In the weeks and months that followed, eulogies to Adams and Jefferson were delivered in all parts of the country and largely in the spirit that their departure should not be seen as a mournful event. They had lived to see the expanded greatness and consolidated strength of a pure republic. They had died amid the hosannas and grateful benedictions of a numerous happy and joyful people. And, on the nation’s 50th birthday. Which, said Daniel Webster in a speech in Boston, was proof from on high that our country and its benefactors are objects of His care. Webster’s eulogy, delivered at Faniel Hall, on August 2nd, lasted two hours.”

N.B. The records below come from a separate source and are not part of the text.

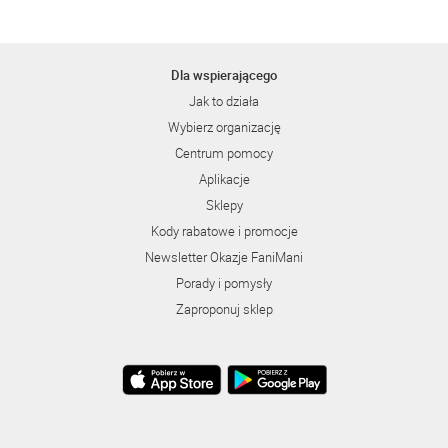
Dla wspierającego
Jak to działa
Wybierz organizację
Centrum pomocy
Aplikacje
Sklepy
Kody rabatowe i promocje
Newsletter Okazje FaniMani
Porady i pomysły
Zaproponuj sklep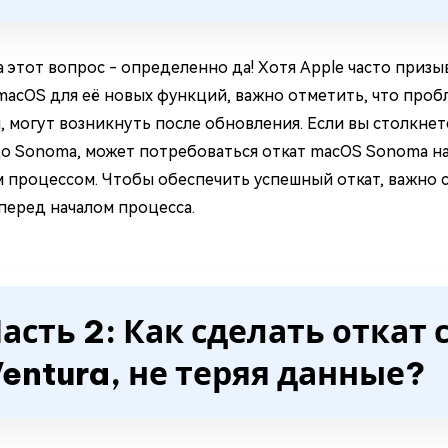
а этот вопрос - определенно да! Хотя Apple часто приз
macOS для её новых функций, важно отметить, что пробл
, могут возникнуть после обновления. Если вы столкне
о Sonoma, может потребоваться откат macOS Sonoma на V
 процессом. Чтобы обеспечить успешный откат, важно 
перед началом процесса.
асть 2: Как сделать откат
entura, не теряя данные?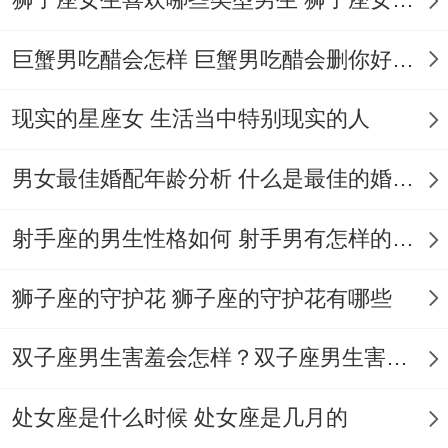
热闹。
巨蟹男吃醋会怎样 巨蟹男吃醋会删你好友吗
”着种疲惫感就像穿着高同鞋跳完一支舞 掌
声落下时才发觉脚踝早已红肿.
现实的星座女 生活当中特别现实的人
要抚平天秤座的伤痛、以...的身份开端要读
男女最佳婚配年龄分析 什么是最佳的婚配年龄吗
懂他们“拒绝求助”背后的信号.当他们说“我想
射手座的男生性格如何 射手男有怎样的性格
静静”时说不定正蜷缩在沙发角落等一句“我
陪你吃宵夜”；
狮子座的守护花 狮子座的守护花有哪些
当他们对往事闭口不提时或许的你主动提起
双子座男生害羞会怎样？双子座男生害羞的表现 双子座男生害羞会怎么样
某个共同回忆来打开话匣子。有位男生分享
过他的经历 :发现天秤座女友情绪低落时他
处女座是什么时候 处女座是几月的
既没追问原因也没强行安慰;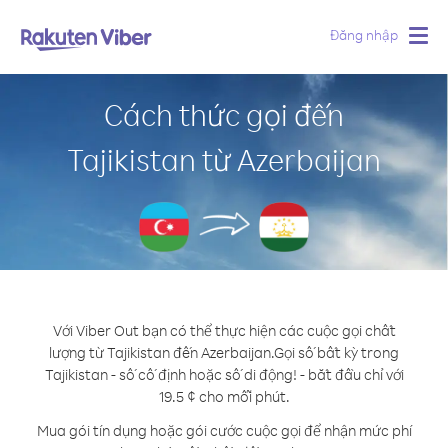
Đăng nhập
Togg
navig
Cách thức gọi đến
Tajikistan từ Azerbaijan
Với Viber Out bạn có thể thực hiện các cuộc gọi chất
lượng từ Tajikistan đến Azerbaijan.
Gọi số bất kỳ trong
Tajikistan - số cố định hoặc số di động! - bắt đầu chỉ với
19.5 ¢ cho mỗi phút.
Mua gói tín dụng hoặc gói cước cuộc gọi để nhận mức phí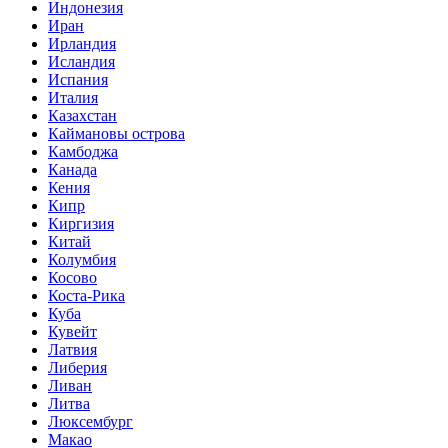
Индонезия
Иран
Ирландия
Исландия
Испания
Италия
Казахстан
Каймановы острова
Камбоджа
Канада
Кения
Кипр
Киргизия
Китай
Колумбия
Косово
Коста-Рика
Куба
Кувейт
Латвия
Либерия
Ливан
Литва
Люксембург
Макао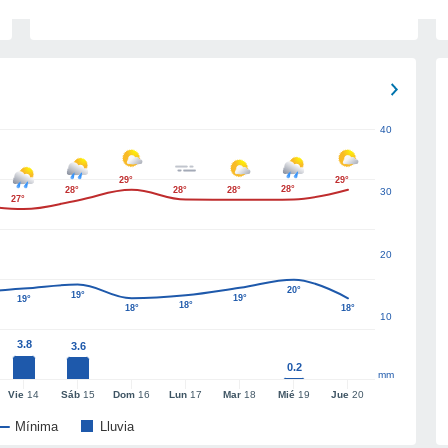
40
29°
29°
28°
28°
28°
28°
30
27°
20
20°
19°
19°
19°
18°
18°
18°
10
3.8
3.6
0.2
mm
Vie
14
Sáb
15
Dom
16
Lun
17
Mar
18
Mié
19
Jue
20
Mínima
Lluvia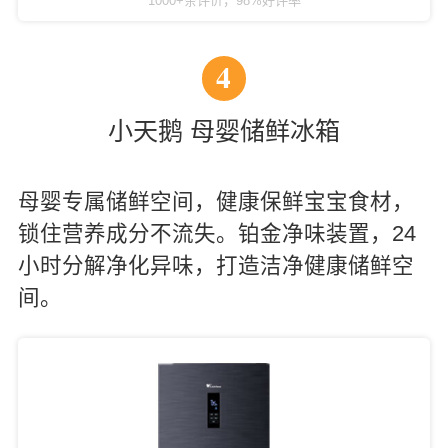
1000+条评价，98%好评率
4
小天鹅 母婴储鲜冰箱
母婴专属储鲜空间，健康保鲜宝宝食材，
锁住营养成分不流失。铂金净味装置，24
小时分解净化异味，打造洁净健康储鲜空
间。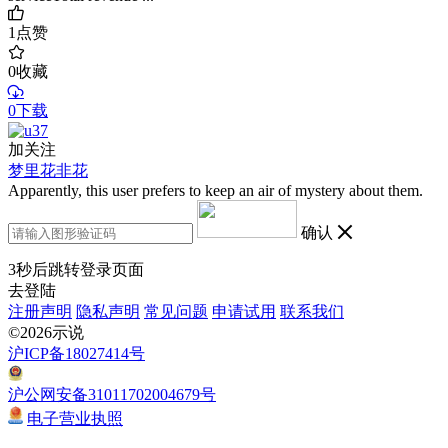
1
点赞
0
收藏
0下载
加关注
梦里花非花
Apparently, this user prefers to keep an air of mystery about them.
确认
3
秒后跳转登录页面
去登陆
注册声明
隐私声明
常见问题
申请试用
联系我们
©2026示说
沪ICP备18027414号
沪公网安备31011702004679号
电子营业执照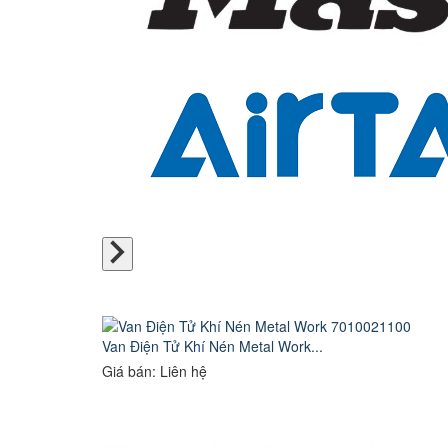
Van Điện Tử Khí Nén Metal Work...
Giá bán: Liên hệ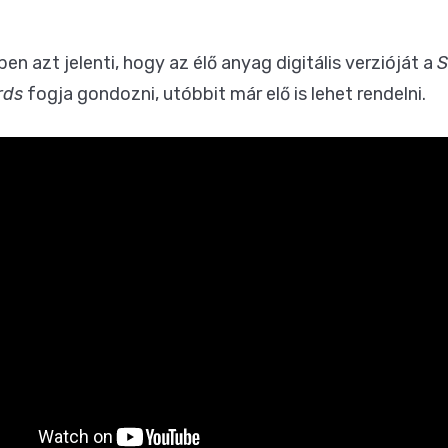
en azt jelenti, hogy az élő anyag digitális verzióját a
S
rds
fogja gondozni, utóbbit már
elő is lehet rendelni
.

I just remembered … we’re flying out early Monday morning … to spend several days in the Deep South … I haven’t finished writing about our last trip there … several years ago …
Ted and Carol
P.S. Following 12 years of bitter silence caused by their disagreement over the role of the new federal government, these two old friends managed to reestablish the discourse of their younger years spent in Philadelphia, where they both served in the Continental Congress, and Paris, where they served together as ambassadors to France. In 1812, Benjamin Rush, a Patriot and physician from Philadelphia, initiated a renewed correspondence and reconciliation between his two friends and ex-presidents. The correspondence continued until Adams and Jefferson both died on July 4, 1826, the 50th anniversary of the Declaration of Independence that all three friends had signed in 1776.